It is almost 5pm on a weekday and as Fati Abubakar drives to one of the popular restaurants in town for lunch after a day of work with a visiting researcher to town, she fiddles with her phone.
“I’m sorry but I have to reply this email,” she apologizes. “Everybody wants to come into town and some people need my help navigating Maiduguri to get their stories so I’m getting many emails. I don’t always drive like this.”
Since being profiled in the New York Times last June, Ms. Abubakar has become something of a celebrity and the deserved multiple recognition for her documentary photography project, Bits of Borno has followed on CNN, Reuters, Voice of America, Marie Claire and more. At the military cantonment in the Pompomari area of town, she is easily recognizable. “Hajia Fatima, you are here again fa?” one soldier asks when she brings yet another journalist around.

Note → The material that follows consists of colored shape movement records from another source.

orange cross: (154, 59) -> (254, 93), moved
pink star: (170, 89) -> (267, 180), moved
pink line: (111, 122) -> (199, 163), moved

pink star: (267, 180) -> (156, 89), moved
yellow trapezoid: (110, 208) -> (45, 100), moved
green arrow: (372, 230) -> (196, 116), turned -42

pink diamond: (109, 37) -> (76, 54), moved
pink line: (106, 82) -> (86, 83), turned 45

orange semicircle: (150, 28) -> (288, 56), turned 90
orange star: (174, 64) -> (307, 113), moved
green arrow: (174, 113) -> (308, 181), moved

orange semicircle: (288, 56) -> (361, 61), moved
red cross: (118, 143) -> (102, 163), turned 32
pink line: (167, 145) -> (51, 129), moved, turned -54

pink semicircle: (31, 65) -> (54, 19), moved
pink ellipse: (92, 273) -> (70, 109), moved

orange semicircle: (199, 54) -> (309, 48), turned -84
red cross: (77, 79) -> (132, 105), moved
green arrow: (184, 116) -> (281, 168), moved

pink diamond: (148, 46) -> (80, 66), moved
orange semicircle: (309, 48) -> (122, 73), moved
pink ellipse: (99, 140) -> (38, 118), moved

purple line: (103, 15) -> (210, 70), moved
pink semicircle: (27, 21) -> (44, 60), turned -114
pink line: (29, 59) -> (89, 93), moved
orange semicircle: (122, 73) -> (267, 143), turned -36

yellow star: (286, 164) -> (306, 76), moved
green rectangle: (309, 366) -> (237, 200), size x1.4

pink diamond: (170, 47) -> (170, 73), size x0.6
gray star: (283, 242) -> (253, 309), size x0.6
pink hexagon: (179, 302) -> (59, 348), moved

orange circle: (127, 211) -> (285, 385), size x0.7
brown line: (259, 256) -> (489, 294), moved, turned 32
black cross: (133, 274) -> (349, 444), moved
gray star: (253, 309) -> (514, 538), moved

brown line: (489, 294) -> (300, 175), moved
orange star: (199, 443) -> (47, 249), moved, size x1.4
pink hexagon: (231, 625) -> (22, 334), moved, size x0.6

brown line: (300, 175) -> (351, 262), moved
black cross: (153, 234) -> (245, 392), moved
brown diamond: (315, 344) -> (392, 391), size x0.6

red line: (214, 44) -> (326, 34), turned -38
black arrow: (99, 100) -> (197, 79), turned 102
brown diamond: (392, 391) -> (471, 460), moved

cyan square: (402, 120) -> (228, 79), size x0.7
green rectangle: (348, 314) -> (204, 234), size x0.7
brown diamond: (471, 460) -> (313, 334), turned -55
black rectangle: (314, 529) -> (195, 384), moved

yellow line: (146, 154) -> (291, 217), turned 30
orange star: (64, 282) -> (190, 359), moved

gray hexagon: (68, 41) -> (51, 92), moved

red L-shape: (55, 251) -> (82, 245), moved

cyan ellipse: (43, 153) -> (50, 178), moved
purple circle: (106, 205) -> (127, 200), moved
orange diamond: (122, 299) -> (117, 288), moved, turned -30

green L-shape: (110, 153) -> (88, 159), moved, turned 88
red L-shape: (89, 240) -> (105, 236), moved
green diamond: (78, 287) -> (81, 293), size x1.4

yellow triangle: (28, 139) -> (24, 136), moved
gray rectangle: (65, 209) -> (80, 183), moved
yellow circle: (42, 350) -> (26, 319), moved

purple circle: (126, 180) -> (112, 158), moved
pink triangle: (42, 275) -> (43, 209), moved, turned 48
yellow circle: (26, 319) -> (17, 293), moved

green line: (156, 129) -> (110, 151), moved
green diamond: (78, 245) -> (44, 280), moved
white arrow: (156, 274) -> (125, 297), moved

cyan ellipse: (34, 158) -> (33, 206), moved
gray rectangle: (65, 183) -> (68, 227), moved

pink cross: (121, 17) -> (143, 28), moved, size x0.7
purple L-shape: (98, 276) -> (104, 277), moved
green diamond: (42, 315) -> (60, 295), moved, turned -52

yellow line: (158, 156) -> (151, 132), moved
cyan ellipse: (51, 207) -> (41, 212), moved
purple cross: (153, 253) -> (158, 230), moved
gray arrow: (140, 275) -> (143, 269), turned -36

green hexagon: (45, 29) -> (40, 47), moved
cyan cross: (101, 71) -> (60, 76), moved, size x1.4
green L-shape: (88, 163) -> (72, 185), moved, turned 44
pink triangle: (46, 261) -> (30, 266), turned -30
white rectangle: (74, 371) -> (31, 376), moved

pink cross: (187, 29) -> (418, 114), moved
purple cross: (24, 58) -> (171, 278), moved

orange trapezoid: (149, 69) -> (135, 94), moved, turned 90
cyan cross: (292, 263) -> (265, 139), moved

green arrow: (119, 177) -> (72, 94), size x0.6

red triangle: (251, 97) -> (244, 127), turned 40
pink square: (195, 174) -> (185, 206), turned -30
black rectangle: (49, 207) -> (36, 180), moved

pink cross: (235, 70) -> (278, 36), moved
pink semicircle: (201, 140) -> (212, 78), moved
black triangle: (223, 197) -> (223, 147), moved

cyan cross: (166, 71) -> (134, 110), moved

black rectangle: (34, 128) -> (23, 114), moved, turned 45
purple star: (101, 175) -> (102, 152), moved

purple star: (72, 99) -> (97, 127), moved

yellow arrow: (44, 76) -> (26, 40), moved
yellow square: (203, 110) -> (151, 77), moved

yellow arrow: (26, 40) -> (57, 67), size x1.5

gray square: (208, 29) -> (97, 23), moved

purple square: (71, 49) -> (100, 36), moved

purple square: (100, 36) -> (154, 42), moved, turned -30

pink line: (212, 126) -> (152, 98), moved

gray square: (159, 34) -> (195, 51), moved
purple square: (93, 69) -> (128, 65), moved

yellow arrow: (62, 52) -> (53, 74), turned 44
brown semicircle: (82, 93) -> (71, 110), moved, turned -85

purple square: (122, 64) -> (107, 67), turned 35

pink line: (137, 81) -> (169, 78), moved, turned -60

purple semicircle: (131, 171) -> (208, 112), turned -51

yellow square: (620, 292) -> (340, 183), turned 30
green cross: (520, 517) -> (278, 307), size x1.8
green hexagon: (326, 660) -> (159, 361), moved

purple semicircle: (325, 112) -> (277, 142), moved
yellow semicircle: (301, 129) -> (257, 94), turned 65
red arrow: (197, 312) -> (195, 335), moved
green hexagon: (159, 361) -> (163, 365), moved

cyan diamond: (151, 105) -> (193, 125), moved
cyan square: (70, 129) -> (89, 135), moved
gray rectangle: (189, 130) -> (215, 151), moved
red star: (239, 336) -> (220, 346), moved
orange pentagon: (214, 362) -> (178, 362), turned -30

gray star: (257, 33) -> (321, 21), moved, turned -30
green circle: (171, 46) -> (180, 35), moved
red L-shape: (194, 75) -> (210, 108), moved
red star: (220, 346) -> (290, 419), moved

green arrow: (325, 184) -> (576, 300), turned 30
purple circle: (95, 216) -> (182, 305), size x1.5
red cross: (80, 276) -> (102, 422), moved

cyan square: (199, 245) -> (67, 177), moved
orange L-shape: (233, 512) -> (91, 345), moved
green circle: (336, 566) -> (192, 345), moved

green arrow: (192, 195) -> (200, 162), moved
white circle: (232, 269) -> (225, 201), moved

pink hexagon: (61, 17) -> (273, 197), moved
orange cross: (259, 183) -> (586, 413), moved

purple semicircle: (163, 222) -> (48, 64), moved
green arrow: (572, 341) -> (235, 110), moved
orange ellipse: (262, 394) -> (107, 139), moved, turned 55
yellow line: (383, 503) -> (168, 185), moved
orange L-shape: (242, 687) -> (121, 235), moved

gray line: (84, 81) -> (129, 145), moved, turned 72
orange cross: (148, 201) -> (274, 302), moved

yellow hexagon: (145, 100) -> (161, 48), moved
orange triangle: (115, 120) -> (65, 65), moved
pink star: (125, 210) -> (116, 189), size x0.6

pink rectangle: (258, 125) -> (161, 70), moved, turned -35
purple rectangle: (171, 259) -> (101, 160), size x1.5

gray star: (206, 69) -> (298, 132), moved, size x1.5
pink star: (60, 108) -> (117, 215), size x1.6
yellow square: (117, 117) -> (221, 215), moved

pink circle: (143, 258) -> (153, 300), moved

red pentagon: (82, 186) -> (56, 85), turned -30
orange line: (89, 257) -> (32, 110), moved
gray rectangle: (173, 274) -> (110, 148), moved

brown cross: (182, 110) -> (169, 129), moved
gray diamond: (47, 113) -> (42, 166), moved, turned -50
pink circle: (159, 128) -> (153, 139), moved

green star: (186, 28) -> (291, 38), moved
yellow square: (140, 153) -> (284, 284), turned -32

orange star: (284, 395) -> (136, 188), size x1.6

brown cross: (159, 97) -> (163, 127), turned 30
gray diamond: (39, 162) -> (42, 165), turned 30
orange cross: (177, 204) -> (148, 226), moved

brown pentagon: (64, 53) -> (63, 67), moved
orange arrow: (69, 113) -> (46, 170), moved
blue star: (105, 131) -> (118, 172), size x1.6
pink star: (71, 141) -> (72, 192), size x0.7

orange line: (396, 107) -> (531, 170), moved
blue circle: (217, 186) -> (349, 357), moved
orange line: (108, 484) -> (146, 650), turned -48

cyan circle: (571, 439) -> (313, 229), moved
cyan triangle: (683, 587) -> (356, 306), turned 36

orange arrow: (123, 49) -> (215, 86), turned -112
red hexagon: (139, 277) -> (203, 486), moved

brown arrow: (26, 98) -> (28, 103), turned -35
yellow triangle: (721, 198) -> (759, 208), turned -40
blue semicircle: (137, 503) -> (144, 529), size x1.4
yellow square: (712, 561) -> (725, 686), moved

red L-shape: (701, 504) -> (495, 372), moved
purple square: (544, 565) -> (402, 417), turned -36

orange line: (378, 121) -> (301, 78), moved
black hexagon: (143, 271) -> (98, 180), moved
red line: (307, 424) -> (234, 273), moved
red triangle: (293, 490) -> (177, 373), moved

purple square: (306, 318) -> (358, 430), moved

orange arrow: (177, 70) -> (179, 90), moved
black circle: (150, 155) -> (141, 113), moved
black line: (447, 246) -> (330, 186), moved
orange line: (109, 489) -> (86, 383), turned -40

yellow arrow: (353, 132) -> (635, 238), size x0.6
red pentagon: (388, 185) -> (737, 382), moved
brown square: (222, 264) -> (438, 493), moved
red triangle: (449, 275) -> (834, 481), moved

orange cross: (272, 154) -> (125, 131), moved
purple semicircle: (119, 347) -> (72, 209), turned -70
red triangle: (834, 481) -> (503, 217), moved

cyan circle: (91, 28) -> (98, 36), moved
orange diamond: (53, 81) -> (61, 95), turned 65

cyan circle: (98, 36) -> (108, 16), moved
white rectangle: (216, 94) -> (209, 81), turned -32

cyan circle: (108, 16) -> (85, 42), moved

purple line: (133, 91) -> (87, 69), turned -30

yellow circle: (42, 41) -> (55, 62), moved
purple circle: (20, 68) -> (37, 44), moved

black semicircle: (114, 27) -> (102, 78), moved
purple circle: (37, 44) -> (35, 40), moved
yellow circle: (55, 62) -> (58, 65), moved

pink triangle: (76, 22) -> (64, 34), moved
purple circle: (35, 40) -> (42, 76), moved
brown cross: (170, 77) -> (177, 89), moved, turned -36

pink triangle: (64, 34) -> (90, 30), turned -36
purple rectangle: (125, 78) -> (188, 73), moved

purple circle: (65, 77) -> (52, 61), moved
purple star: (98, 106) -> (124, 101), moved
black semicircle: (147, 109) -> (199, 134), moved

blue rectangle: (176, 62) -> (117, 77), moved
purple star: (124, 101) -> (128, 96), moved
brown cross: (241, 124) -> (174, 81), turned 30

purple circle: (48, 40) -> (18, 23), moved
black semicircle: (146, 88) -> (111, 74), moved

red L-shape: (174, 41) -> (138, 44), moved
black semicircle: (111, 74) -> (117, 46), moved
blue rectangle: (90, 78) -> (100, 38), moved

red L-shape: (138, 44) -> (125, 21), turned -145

The soft-spoken 30-year old was born and bred in the city and save for a spell in London for a postgraduate degree in Public Health, has lived there all her life. While in the United Kingdom, she nurtured her love for photography, bought herself a camera and a couple of lenses including a 50mm one which she cherishes for taking her famed portraits.
Before she left the city of her childhood, a group led by a dissident cleric, Mohammed Yusuf had sprung up and was fighting against the Nigerian state in a bid to establish its own caliphate. Eventually, the war killed thousands of people and left millions more displaced, effectively turning Borno state into the hotbed of insurgency. Its image and that of the entire North East region seemed irreparable.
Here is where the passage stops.